Maka dari itu, Dedi Mulyadi meminta agar pelaku diberi sanksi maksimal, salah satunya pencabutan izin praktik dan gelar dokternya.
"Kalau dokter lecehkan pasien, ada kode etiknya, cabut izin dokternya. Cabut izin praktik dokternya, bila perlu perguruan tinggi yang meluluskan dokter itu mencabut gelar dokter," tegas Dedi di Gedung Negara Pakuan, Kota Bandung, Selasa 15 April 2025.
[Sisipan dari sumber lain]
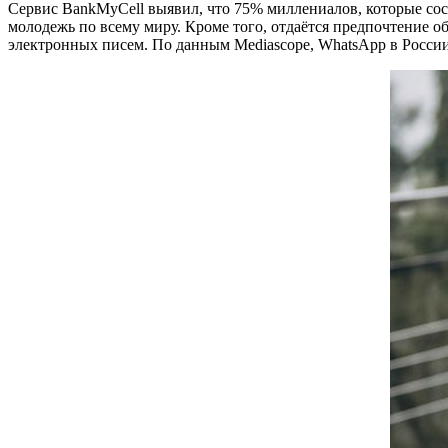
Сервис BankMyCell выявил, что 75% миллениалов, которые сос
молодежь по всему миру. Кроме того, отдаётся предпочтение о
электронных писем. По данным Mediascope, WhatsApp в России ис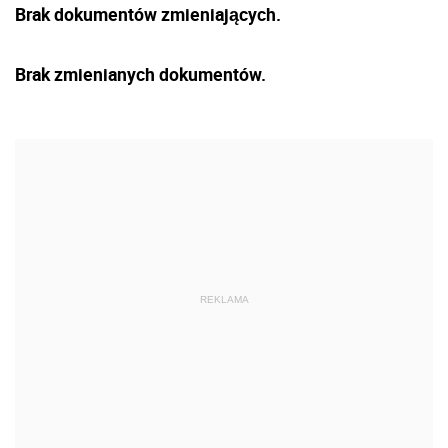
Brak dokumentów zmieniających.
Brak zmienianych dokumentów.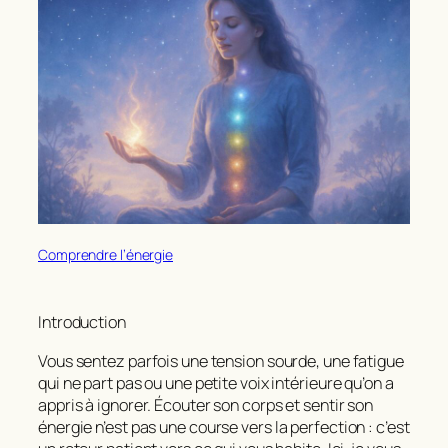
Comprendre l’énergie
Introduction
Vous sentez parfois une tension sourde, une fatigue
qui ne part pas ou une petite voix intérieure qu’on a
appris à ignorer.
Écouter son corps
et
sentir son
énergie
n’est pas une course vers la perfection : c’est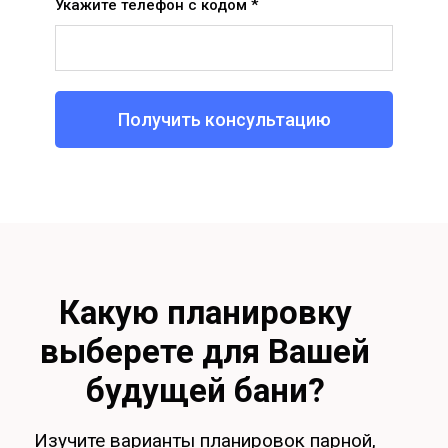
Укажите телефон с кодом *
Получить консультацию
Какую планировку
выберете для Вашей
будущей бани?
Изучите варианты планировок парной,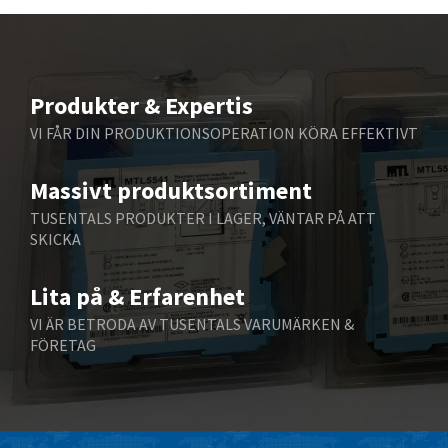
Beckhoff
4,436
Beijer Electronics
3,899
Belimo
4,255
Produkter & Expertis
Belling Lee
3,741
VI FÅR DIN PRODUKTIONSOPERATION KÖRA EFFEKTIVT
Bently Nevada
4,582
Massivt produktsortiment
Benzlers
4,177
TUSENTALS PRODUKTER I LAGER, VÄNTAR PÅ ATT
Berger Lahr
4,182
SKICKA
Bernstein
4,748
Lita på & Erfarenhet
Bihl+Wiedemann
4,071
VI ÄR BETRODA AV TUSENTALS VARUMÄRKEN &
Boneham & Turner
4,813
FÖRETAG
Bonfiglioli
4,238
Bosch Rexroth
4,599
Bottero
3,086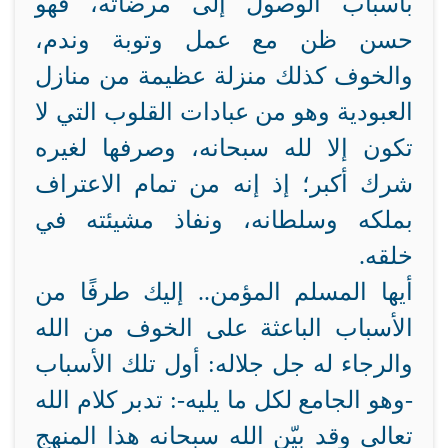
بأسباب الوصول إلى مرضاته، فهو
حسن ظن مع عمل وتوبة وندم،
والخوف كذلك منزلة عظيمة من منازل
العبودية وهو من عبادات القلوب التي لا
تكون إلا لله سبحانه، وصرفها لغيره
شرك أكبر؛ إذ إنه من تمام الاعتراف
بملكه وسلطانه، ونفاذ مشيئته في
خلقه.
أيها المسلم المؤمن.. إليك طرفًا من
الأسباب الباعثة على الخوف من الله
والرجاء له جل جلاله: أول تلك الأسباب
-وهو الجامع لكل ما يليه-: تدبر كلام الله
تعالى وقد بيّن الله سبحانه هذا المنهج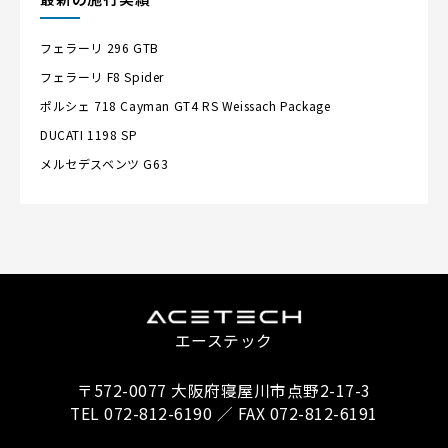
フェラーリ
296 GTB
フェラーリ
F8 Spider
ポルシェ
718 Cayman GT4 RS Weissach Package
DUCATI
1198 SP
メルセデスベンツ
G63
エーステック
〒572-0077 大阪府寝屋川市点野2-17-3
TEL 072-812-6190 ／ FAX 072-812-6191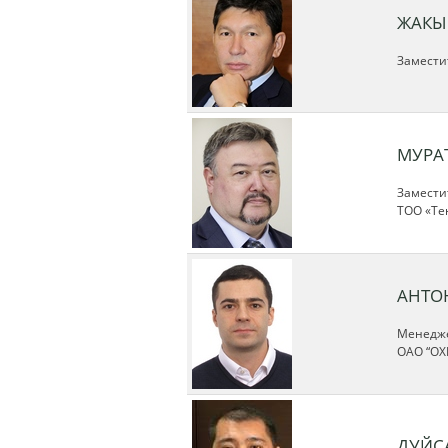
ЖАКЫ
Замести
МУРА
Замести
ТОО «Те
АНТО
Менедже
ОАО “ОХ
ДУЙС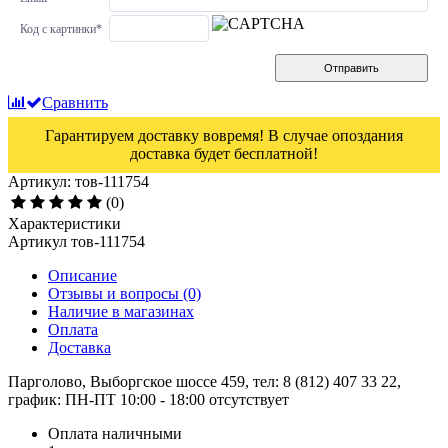
Код с картинки
*
Отправить
Сравнить
Гарантируем доставку вовремя! В случае опоздания
доставка будет бесплатной!
Артикул: тов-111754
(0)
Характеристики
Артикул
тов-111754
Описание
Отзывы и вопросы
(0)
Наличие в магазинах
Оплата
Доставка
Парголово, Выборгское шоссе 459, тел: 8 (812) 407 33 22,
график: ПН-ПТ 10:00 - 18:00
отсутствует
Оплата наличными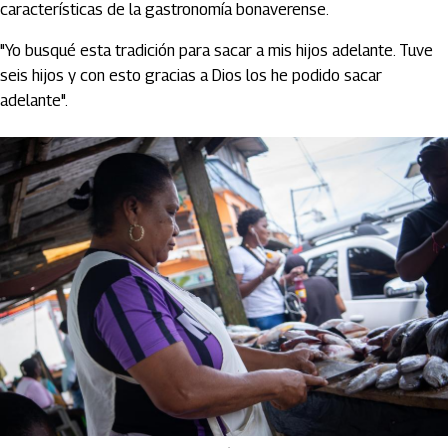
características de la gastronomía bonaverense.
"Yo busqué esta tradición para sacar a mis hijos adelante. Tuve
seis hijos y con esto gracias a Dios los he podido sacar
adelante".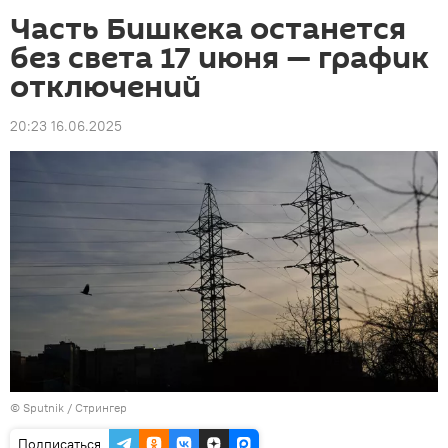
Часть Бишкека останется
без света 17 июня — график
отключений
20:23 16.06.2025
©
Sputnik
/ Стрингер
Подписаться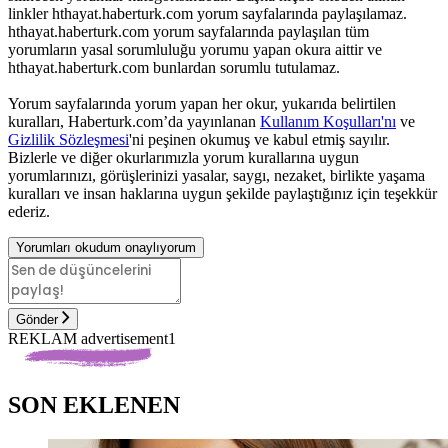
linkler hthayat.haberturk.com yorum sayfalarında paylaşılamaz.
hthayat.haberturk.com yorum sayfalarında paylaşılan tüm
yorumların yasal sorumluluğu yorumu yapan okura aittir ve
hthayat.haberturk.com bunlardan sorumlu tutulamaz.
Yorum sayfalarında yorum yapan her okur, yukarıda belirtilen
kuralları, Haberturk.com’da yayınlanan
Kullanım Koşulları'nı
ve
Gizlilik Sözleşmesi
'ni peşinen okumuş ve kabul etmiş sayılır.
Bizlerle ve diğer okurlarımızla yorum kurallarına uygun
yorumlarınızı, görüşlerinizi yasalar, saygı, nezaket, birlikte yaşama
kuralları ve insan haklarına uygun şekilde paylaştığınız için teşekkür
ederiz.
Yorumları okudum onaylıyorum
Gönder
REKLAM advertisement1
SON EKLENEN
"Karena dokter itu profesi yang ketika dilantik diambil sumpah profesi. Harus ada tindakan tegas dan tidak bertele-tele. Sementara kasus pelecehannya proses sesuai hukum," imbuhnya.
Sebelumnya, kasus pelecehan seksual yang dilakukan oknum dokter kandungan di Garut viral di media sosial. Diketahui, aksi pelecehan oknum dokter terhadap pasien itu terjadi pada tahun 2024 lalu.
"Saya harus periksa lagi pastinya kapan, tapi kalau tidak salah ini di tahun 2024. Kejadiannya bukan di RS milik pemerintah," ungkap Kepala Dinas Kesehatan Garut Leli Yuliani.
Leli mengatakan, kejadian tersebut diduga kuat terjadi di sebuah klinik swasta. Namun, dokter kandungan berinisial SF itu, pernah bekerjasama dengan Pemkab Garut dan berdinas di RS Malangbong.